5. It's a fine line between love and hate.
You will both say and do things that the other won't understand. Worse still, you will probably do things that hurt each other and have absolutely no idea you are doing it. A very wise friend once told me that it doesn't matter how kind or balanced we are, everyone becomes a different person during a break up. You will have moments where you think, "I have absolutely no idea who this person is!" and that's normal. This is another reason to back up the above point (you should have space). The less time you spend together in the beginning, the less likely you are to get burned our soured by something they say or do that will hurt you.

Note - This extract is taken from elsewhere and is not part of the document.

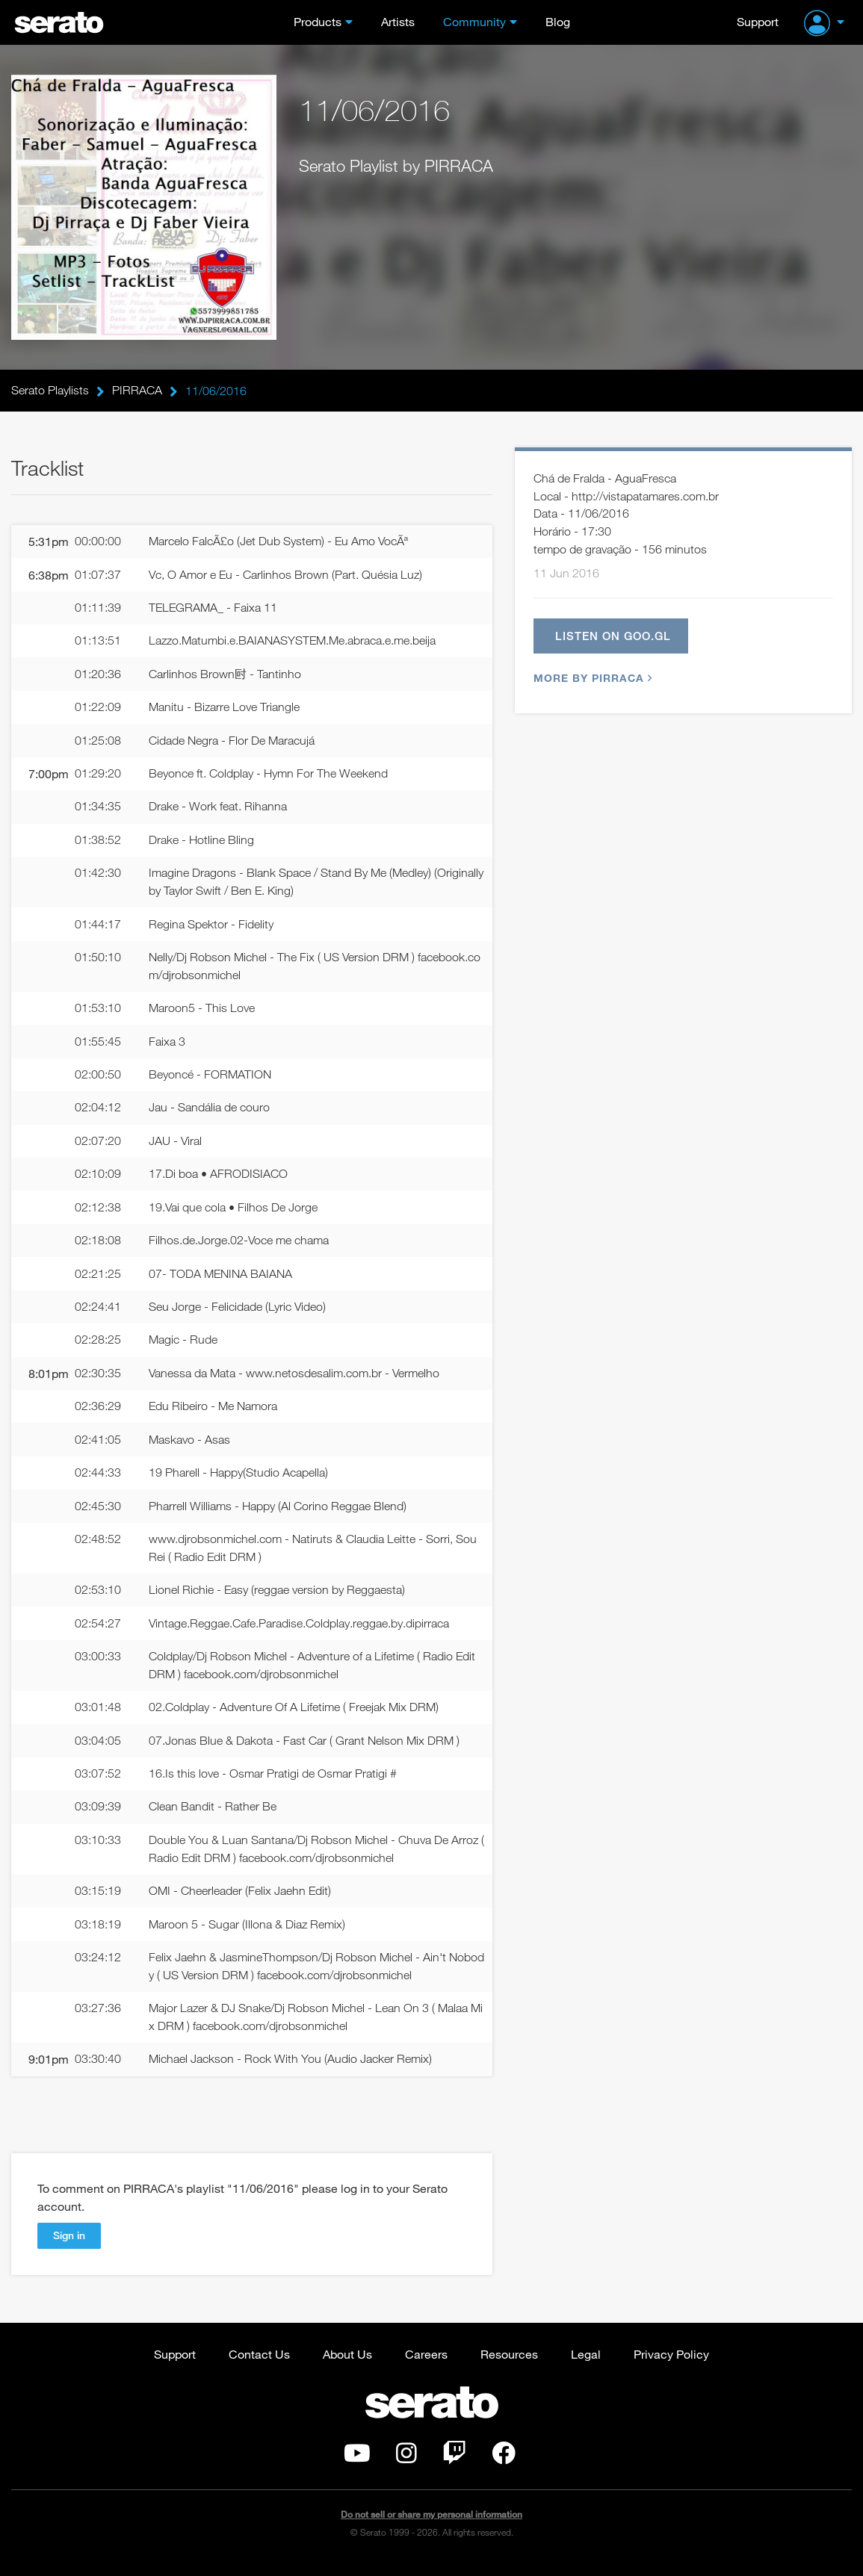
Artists (398, 21)
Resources (509, 2366)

6. You need to do you gurrl.
Does this one really need explaining? Yes indeed, you need to take the time to be selfish. This is an important time for you. It's a time where you get to discover how to live for yourself only. It's the most "sex and the city" moment you will probably ever have. Although you may be in pain or missing something that is no more, you also get to do things that you stopped doing because your partner didn't really like them. Yes it's sad but the world is once again your oyster(or maybe even another sea creature that is a little less vaginal looking), and you need to do you.
7. Stop getting Hung up on the failure.
Yes it's over. Yes it's sad. No it isn't a failure. Just because the relationship came to an end doesn't mean you failed. It doesn't matter how long you were together, there was a period where you and your ex succeeded (remembering this is more about those amicable type break ups - not the ones where you were forced into a sister-wife cult underground against your will). You both had a period of time where you were in a successful relationship and you should be happy that you got to experience that. One could also argue that the relationship ending was a success too. If it wasn't working you succeeded at recognising this and dealt with it appropriately. And yes probably inappropriately too, like that time where you drank too much gin and left your wallet in a cab before throwing up on your neighbours front lawn. We're all human, and breakups can be hard.